Amartya Sen dalam Development as Freedom (1999) mendefinisikan kemiskinan sebagai capability deprivation, yang jauh lebih fundamental daripada sekadar pendapatan rendah yang bersifat instrumental..

Perjuangan menghapus kemiskinan sejatinya merupakan ikhtiar untuk meningkatkan human capability. Itu adalah satu upaya membuka jalan bagi setiap orang atau kelompok agar mampu memberdayakan diri sendiri dengan cara menghilangkan berbagai kendala dan hambatan. Menurut penulis, human capability yang merupakan integrasi dari human creativity (ability of human to creat inovation & invention), human integrity/credibility serta human acceptability, tidak boleh lepas dari human culture, dengan kata lain harus dikaji dan diapresiasi dalam perspektip antropologi, khususnya antropologi ekonomi atau antropologi bisnis, supaya dapat dengan tepat mendiagnosis masalah kemiskinan yang bersumber dari ketidakmampuan bersaing bangsa. Ketidakmampuan bersaing bangsa yang acute, yang bermuara pada ketidakmakmuran atau ketidaksejahteraan bangsa, pada gilirannya nanti akan menyebabkan konflik internal dan keterpurukan harga diri bangsa, yang saat ini sudah diawali dengan konflik-konflik horisontal maupun vertikal, serta pelecehan atas bangsa Indonesia di negara jiran, Malaysia, dengan sebutan Indon untuk para TKI dan komponen bangsa yang lain yang mengunjungi negara tersebut.

KAJIAN ANTROPOLOGI BISNIS

Antropologi adalah suatu ilmu yang mempelajari tentang manusia baik dari segi budaya, perilaku, keanekaragaman, dan lain sebagainya. Antropologi adalah istilah bahasa Yunani yang berasal dari kata anthropos dan logos. Anthropos berarti manusia dan logos memiliki arti cerita atau kata. Objek dari antropologi adalah manusia di dalam masyarakat suku bangsa, kebudayaan dan perilakunya. Ilmu pengetahuan antropologi memiliki tujuan untuk mempelajari manusia dalam bermasyarakat, berperilaku dan berkebudayaan untuk membangun masyarakatnya sendiri.

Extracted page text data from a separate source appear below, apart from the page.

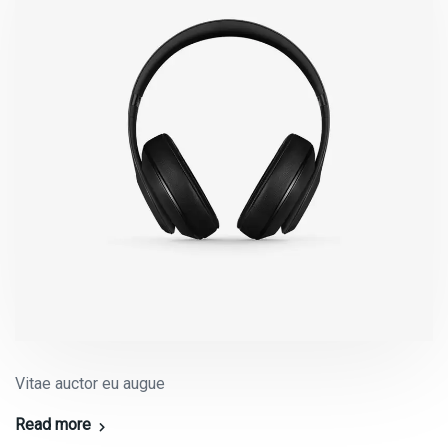
Vitae auctor eu augue
Read more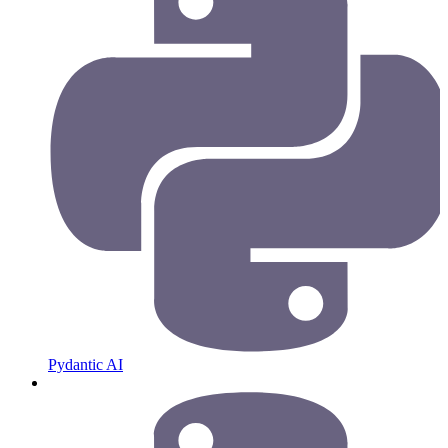
Pydantic AI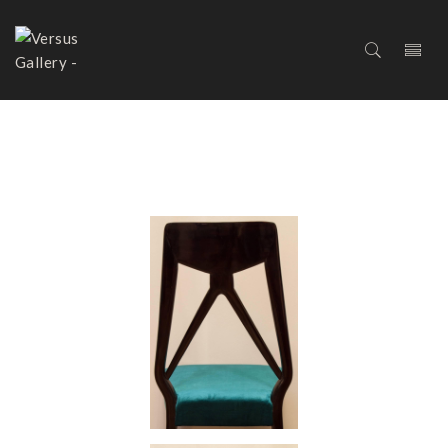
SET OF SIX DINING CHAIRS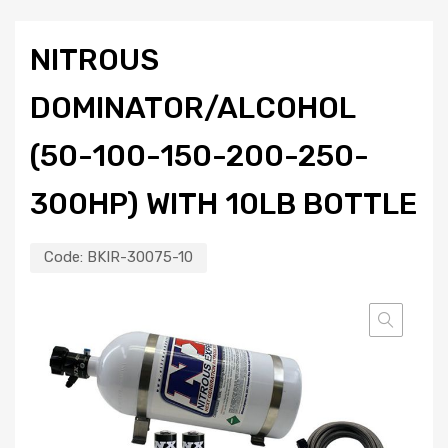
NITROUS
DOMINATOR/ALCOHOL
(50-100-150-200-250-
300HP) WITH 10LB BOTTLE
Code:
BKIR-30075-10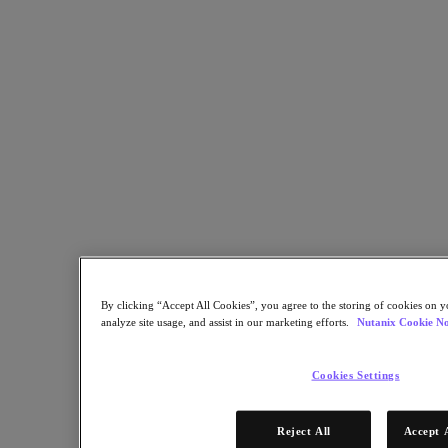
By clicking “Accept All Cookies”, you agree to the storing of cookies on y
Is your cloud strategy built for the future? With the rapid evolution
analyze site usage, and assist in our marketing efforts.
Nutanix Cookie No
of multi-cloud and hybrid environments, organizations must
navigate increasing complexity, rising costs, and changing vendor
relationships—especially in the wake of VMware’s acquisition by
Cookies Settings
Broadcom.
This exclusive report explores:
Reject All
Accept 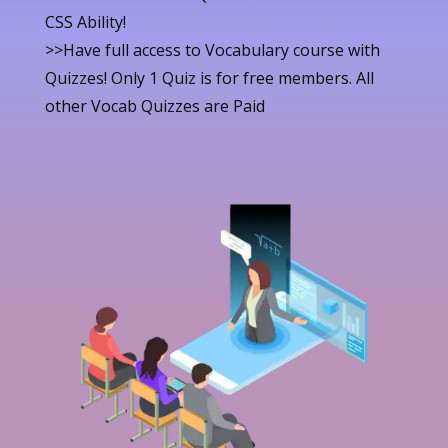
CSS Ability!
>>Have full access to Vocabulary course with
Quizzes! Only 1 Quiz is for free members. All
other Vocab Quizzes are Paid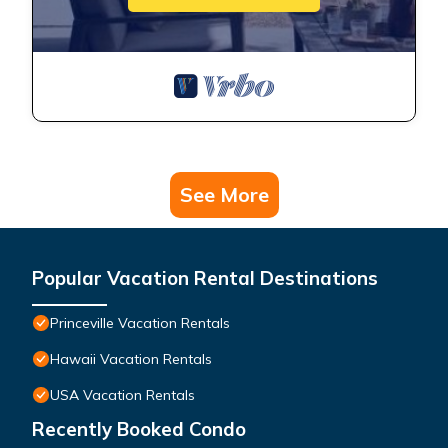
See More
Popular Vacation Rental Destinations
Princeville Vacation Rentals
Hawaii Vacation Rentals
USA Vacation Rentals
Recently Booked Condo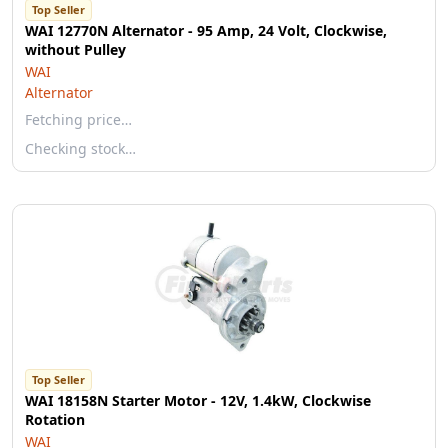
Top Seller
WAI 12770N Alternator - 95 Amp, 24 Volt, Clockwise,
without Pulley
WAI
Alternator
Fetching price…
Checking stock…
Top Seller
WAI 18158N Starter Motor - 12V, 1.4kW, Clockwise
Rotation
WAI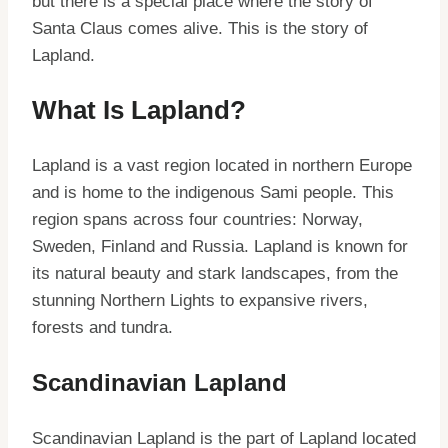
but there is a special place where the story of
Santa Claus comes alive. This is the story of
Lapland.
What Is Lapland?
Lapland is a vast region located in northern Europe
and is home to the indigenous Sami people. This
region spans across four countries: Norway,
Sweden, Finland and Russia. Lapland is known for
its natural beauty and stark landscapes, from the
stunning Northern Lights to expansive rivers,
forests and tundra.
Scandinavian Lapland
Scandinavian Lapland is the part of Lapland located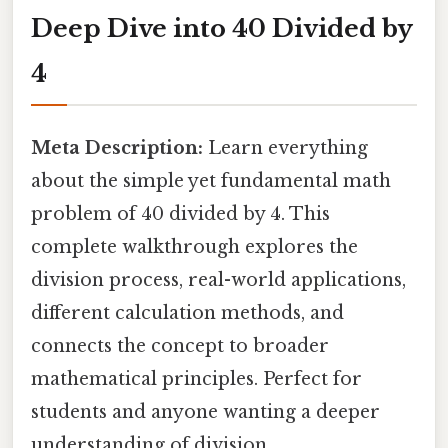
Deep Dive into 40 Divided by
4
Meta Description:
Learn everything
about the simple yet fundamental math
problem of 40 divided by 4. This
complete walkthrough explores the
division process, real-world applications,
different calculation methods, and
connects the concept to broader
mathematical principles. Perfect for
students and anyone wanting a deeper
understanding of division.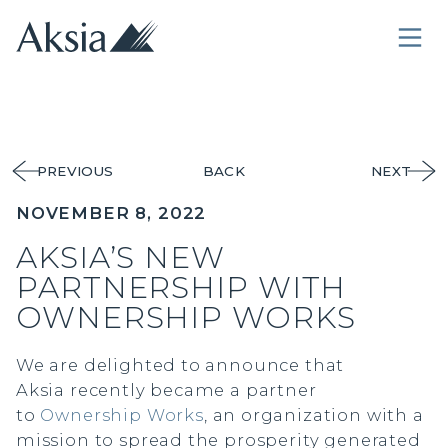
PREVIOUS
BACK
NEXT
NOVEMBER 8, 2022
AKSIA’S NEW
PARTNERSHIP WITH
OWNERSHIP WORKS
We are delighted to announce that
Aksia recently became a partner
to
Ownership Works
, an organization with a
mission to spread the prosperity generated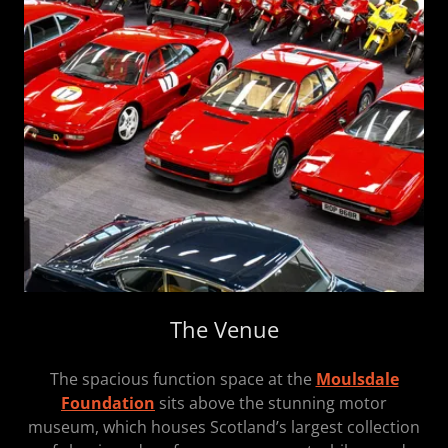
The Venue
The spacious function space at the
Moulsdale
Foundation
sits above the stunning motor
museum, which houses Scotland’s largest collection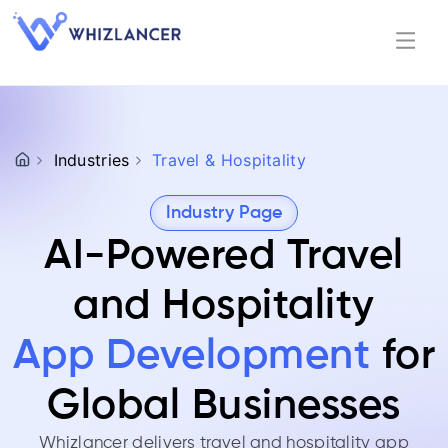
Industries
Travel & Hospitality
Industry Page
AI-Powered Travel
and Hospitality
App Development
for
Global Businesses
Whizlancer delivers travel and hospitality app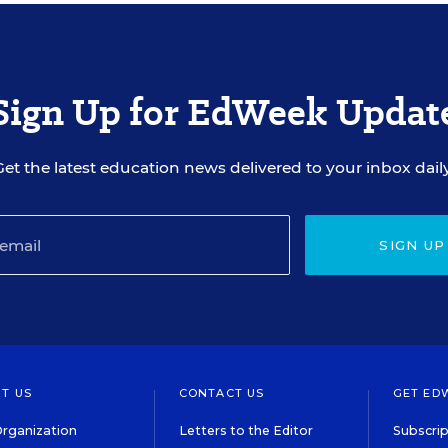
Sign Up for EdWeek Updat
Get the latest education news delivered to your inbox daily
SIGN UP
T US
CONTACT US
GET ED
rganization
Letters to the Editor
Subscrip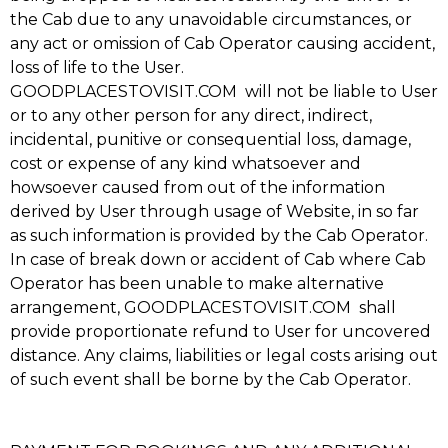
the Cab due to any unavoidable circumstances, or
any act or omission of Cab Operator causing accident,
loss of life to the User.
GOODPLACESTOVISIT.COM will not be liable to User
or to any other person for any direct, indirect,
incidental, punitive or consequential loss, damage,
cost or expense of any kind whatsoever and
howsoever caused from out of the information
derived by User through usage of Website, in so far
as such information is provided by the Cab Operator.
In case of break down or accident of Cab where Cab
Operator has been unable to make alternative
arrangement, GOODPLACESTOVISIT.COM shall
provide proportionate refund to User for uncovered
distance. Any claims, liabilities or legal costs arising out
of such event shall be borne by the Cab Operator.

Antropologi ekonomi atau antropologi bisnis adalah antropologi terapan yang lebih menekankan pada kajian antropologis yang berkaitan dengan manusia dalam upayanya untuk menggali dan mengelola aktifitas ekonomi-bisnisnya, dalam rangka kelangsungan hidupnya secara berkesinambungan.

Kebudayaan sebagai sebuah konsep yang menyatu dalam kehidupan manusia selalu berhubungan dengan kebutuhan hidupnya. Kebudayaan yang merupakan seperangkat sistem pengetahuan atau sistem gagasan yang berfungsi menjadi blue print bagi sikap dan perilaku manusia sebagai anggota atau warga dari kesatuan sosialnya, tumbuh, berkembang, dan berubah sesuai dengan kebutuhan hidup manusia.

Dari pengamatan penulis, terdapat 2 (dua) kutub utama yang merupakan pilar penting dalam memenangkan persaingan atau memperoleh keunggulan bersaing, khususnya persaingan bisnis, jika dikaitkan dengan antropologi bisnis, yaitu :

· Keunggulan bersaing berbasis pada keinginan untuk tetap atau selalu dapat hidup (survival-based competitiveness), dan

· Keunggulan bersaing berbasis pada kegairahan yang menggebu, atau semangat besar untuk selalu menjadi pemimpin, menjadi nomor 1 (satu) atau menjadi juara atau memperoleh kekuasaan tertinggi (hegemony-based competitiveness).


Keunggulan Bersaing Berbasis Survival

(Survival-based Competitiveness)

Amerika Serikat, Eropa Barat, Jepang, dan Macan-macan Asia, telah lama dikenal sebagai basis kekuatan ekonomi dan perdagangan dunia, yang memberikan kontribusi sangat besar bagi pendapatan global secara agregat (global GDP). Sementara China, setelah lepas dari cengkeraman komunisme menyusul berakhirnya revolusi kebudayaan, memiliki pertumbuhan ekonomi yang mencengangkan dan sangat fenomenal.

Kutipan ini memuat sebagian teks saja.